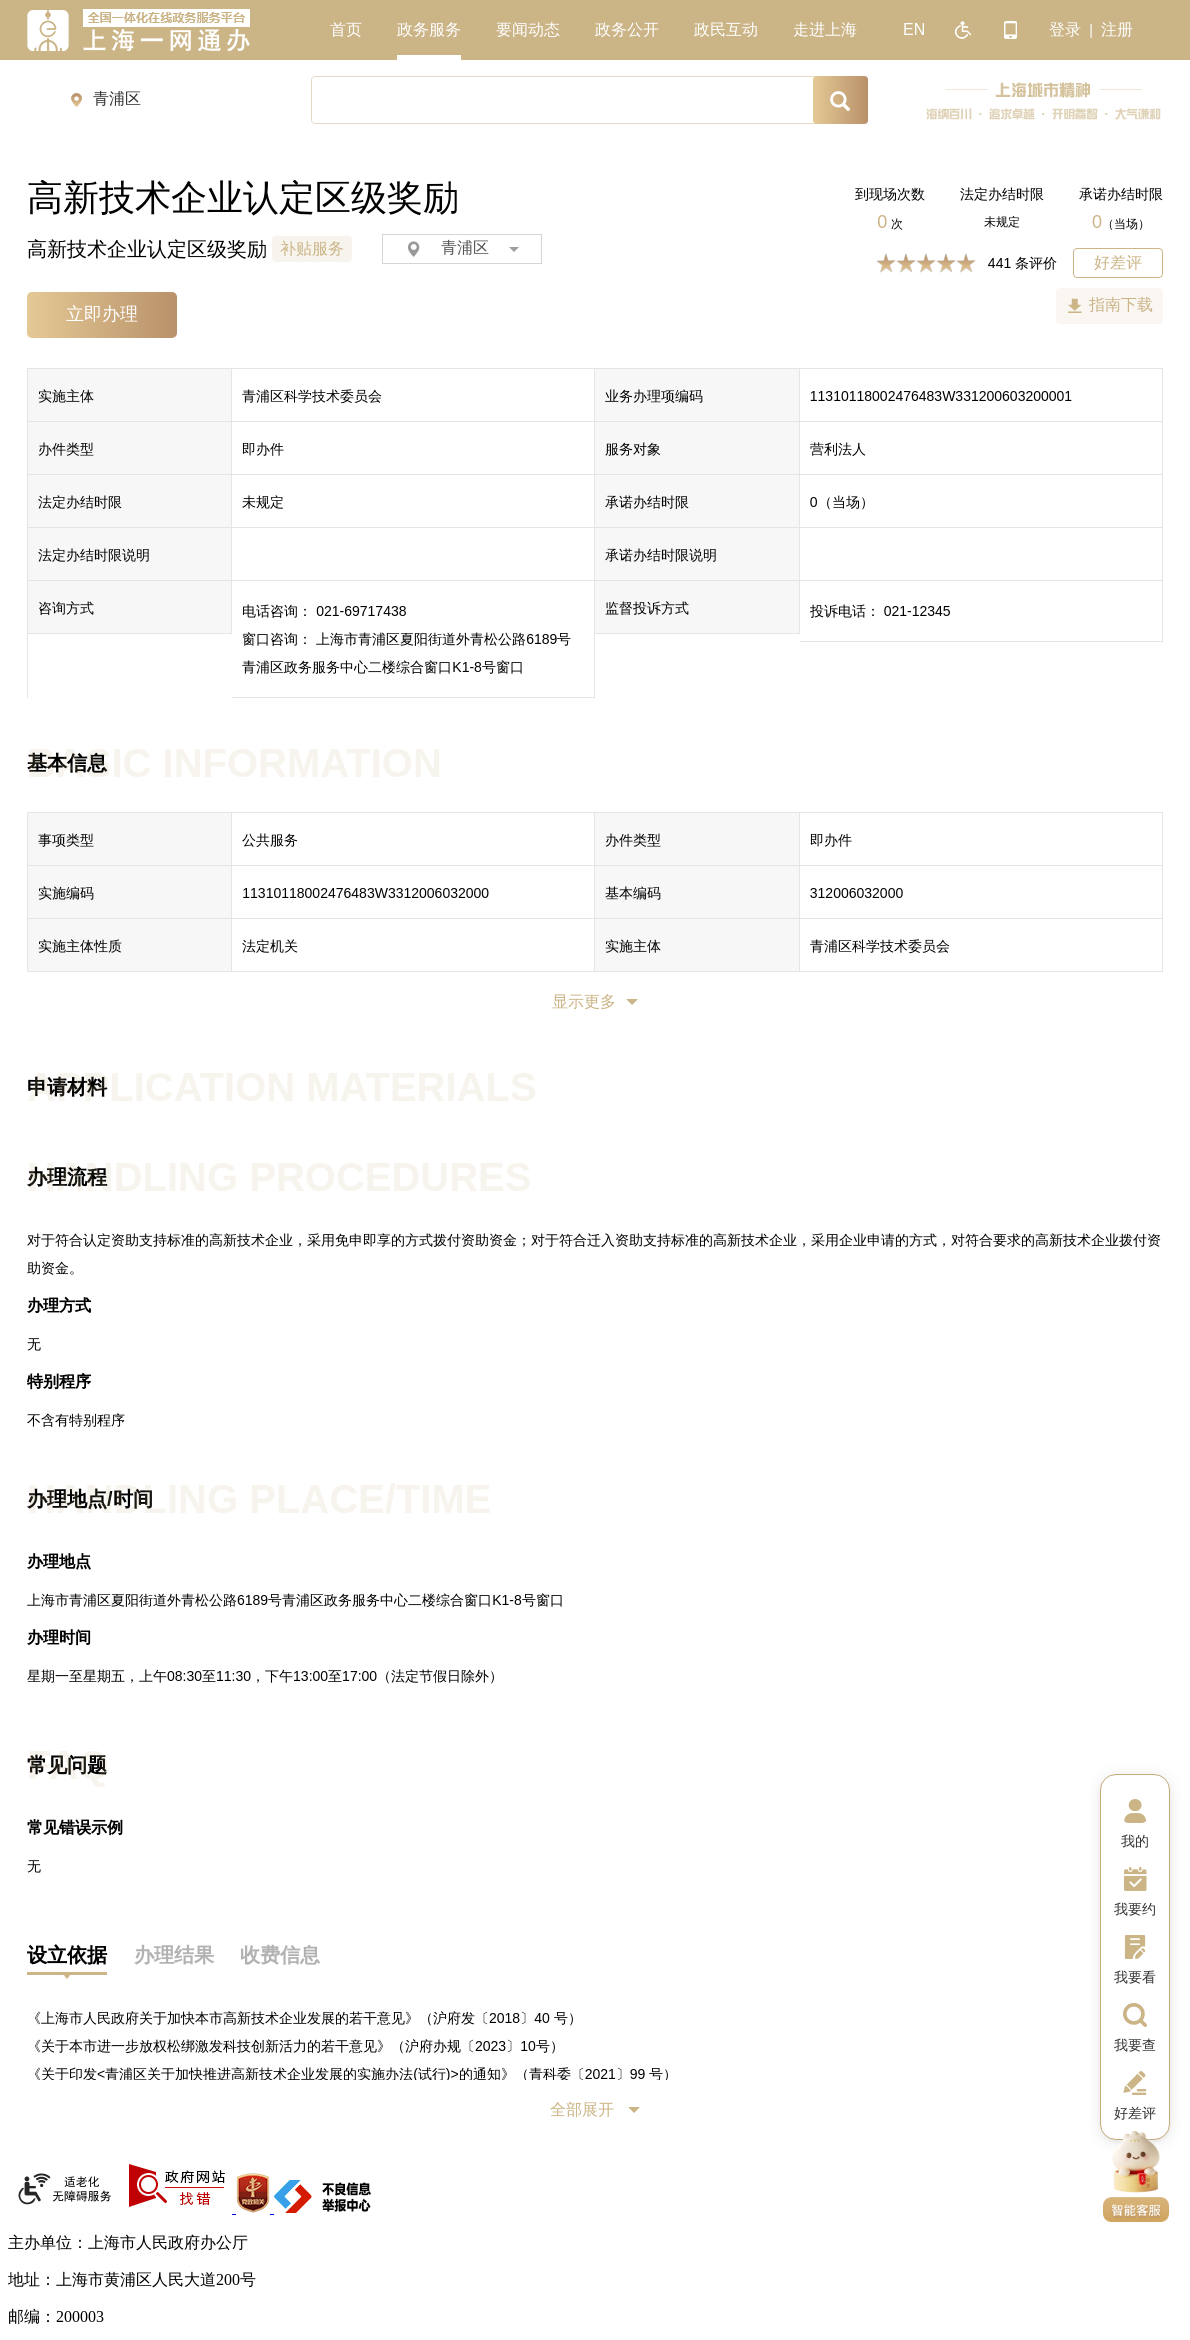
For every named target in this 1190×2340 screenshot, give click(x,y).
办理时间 (59, 1637)
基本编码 (633, 893)
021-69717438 (361, 611)
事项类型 (66, 840)
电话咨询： (277, 611)
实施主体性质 (80, 946)
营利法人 (838, 449)
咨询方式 (66, 608)
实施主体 (66, 396)
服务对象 (633, 449)
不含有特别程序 (76, 1420)
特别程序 (59, 1381)
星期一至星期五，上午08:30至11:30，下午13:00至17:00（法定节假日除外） (265, 1676)
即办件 (263, 449)
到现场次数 (890, 194)
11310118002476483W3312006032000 (365, 893)
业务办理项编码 (654, 396)
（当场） (1121, 224)
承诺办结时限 (1121, 194)
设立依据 (67, 1955)
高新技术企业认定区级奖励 (147, 249)
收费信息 (280, 1955)
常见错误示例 (75, 1827)
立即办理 (102, 314)
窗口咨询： (277, 639)
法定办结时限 (1002, 194)
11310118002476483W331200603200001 (941, 396)
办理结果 (174, 1955)
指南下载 (1121, 304)
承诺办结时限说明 (661, 555)
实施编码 (66, 893)
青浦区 (462, 248)
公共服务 (270, 840)
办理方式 (59, 1305)
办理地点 (59, 1561)
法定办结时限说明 (94, 555)
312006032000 (856, 893)
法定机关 (270, 946)
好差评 (1118, 262)
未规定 (1002, 222)
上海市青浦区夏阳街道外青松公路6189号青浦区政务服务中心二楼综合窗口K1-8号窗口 (295, 1600)
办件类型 (66, 449)
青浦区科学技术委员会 (312, 396)
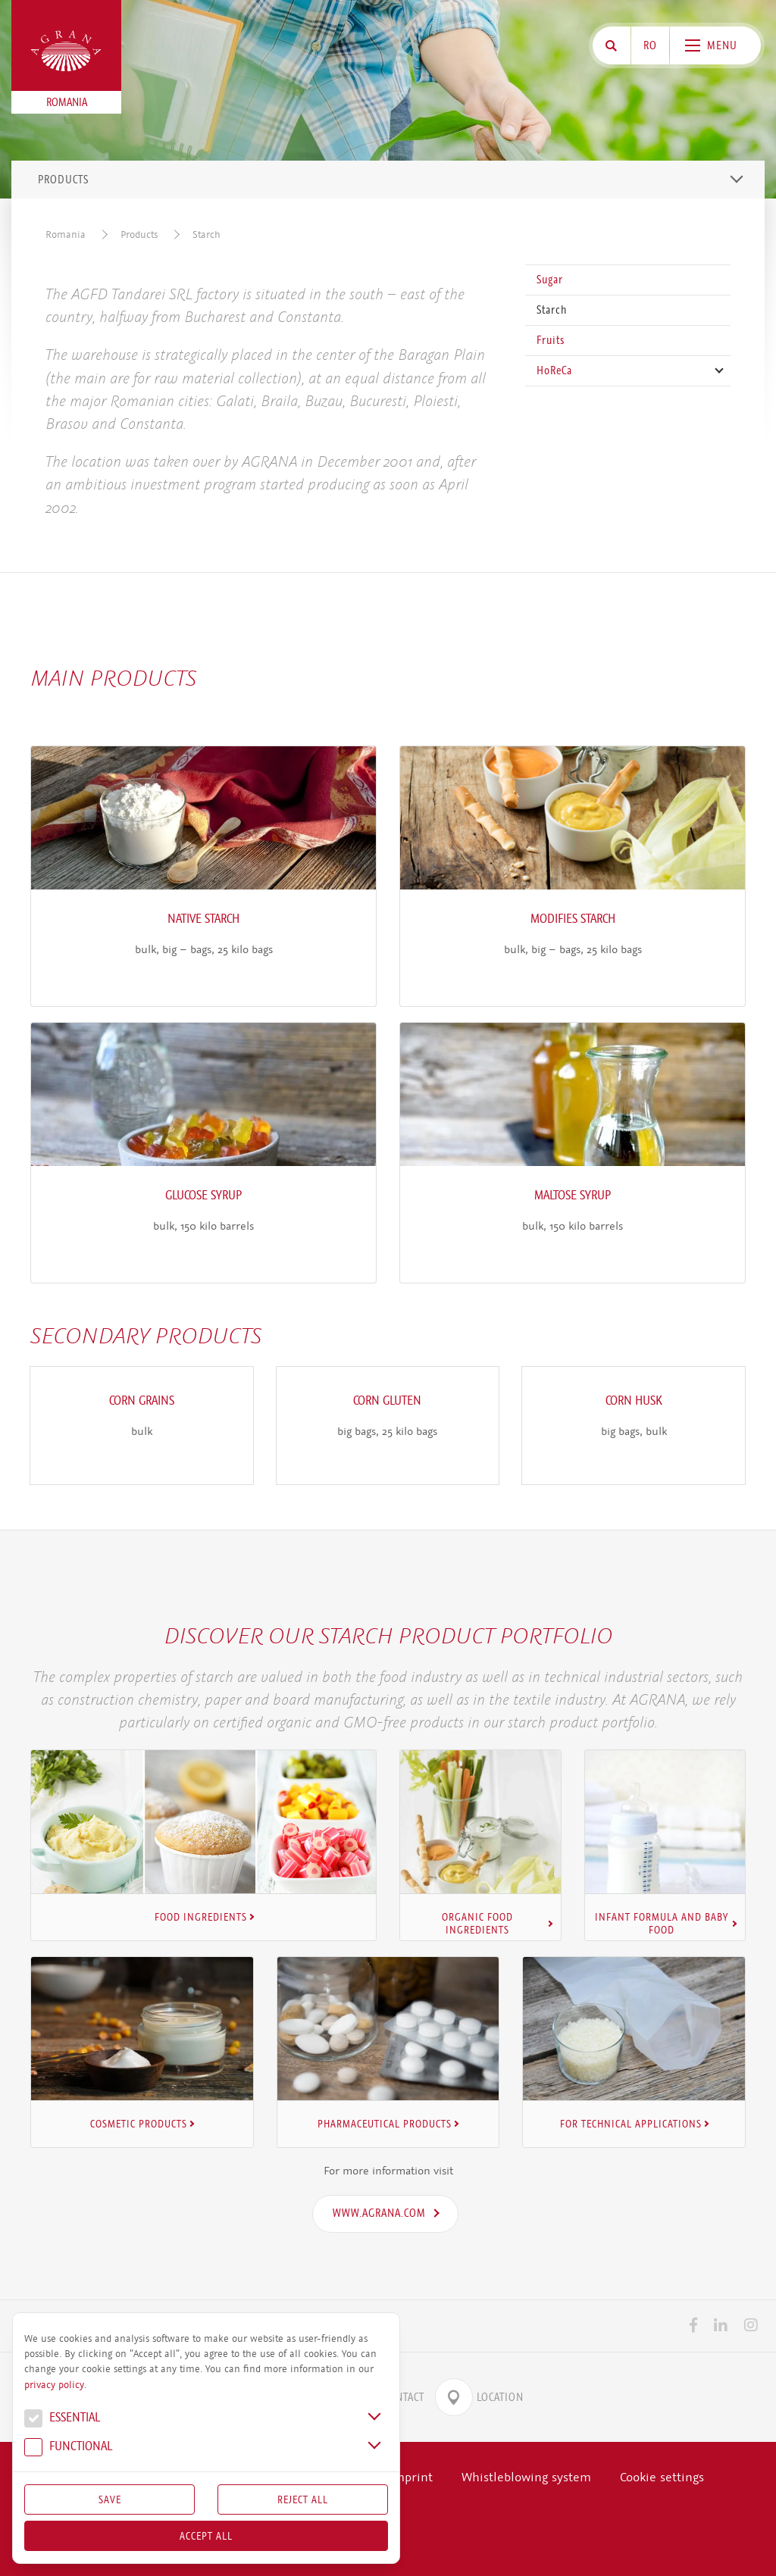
==*==
■ What the task asks
Copy nothing but the lines from the line holding "服务对象 (633, 449)" through the last line of the entries, exactly, while leaving out the pictures.

■ Exercise answer
服务对象 (633, 449)
不含有特别程序 (76, 1420)
特别程序 (59, 1381)
星期一至星期五，上午08:30至11:30，下午13:00至17:00（法定节假日除外） (265, 1676)
即办件 (263, 449)
到现场次数 (890, 194)
11310118002476483W3312006032000 (365, 893)
业务办理项编码 (654, 396)
（当场） (1121, 224)
承诺办结时限 (1121, 194)
设立依据 (67, 1955)
高新技术企业认定区级奖励 (147, 249)
收费信息 (280, 1955)
常见错误示例 (75, 1827)
立即办理 (102, 314)
窗口咨询： (277, 639)
法定办结时限 (1002, 194)
11310118002476483W331200603200001 (941, 396)
办理结果 (174, 1955)
指南下载 (1121, 304)
承诺办结时限说明 (661, 555)
实施编码 (66, 893)
青浦区 (462, 248)
公共服务 (270, 840)
办理方式 (59, 1305)
办理地点 (59, 1561)
法定办结时限说明 (94, 555)
312006032000 (856, 893)
法定机关 (270, 946)
好差评 (1118, 262)
未规定 (1002, 222)
上海市青浦区夏阳街道外青松公路6189号青浦区政务服务中心二楼综合窗口K1-8号窗口 (295, 1600)
办件类型 (66, 449)
青浦区科学技术委员会 (312, 396)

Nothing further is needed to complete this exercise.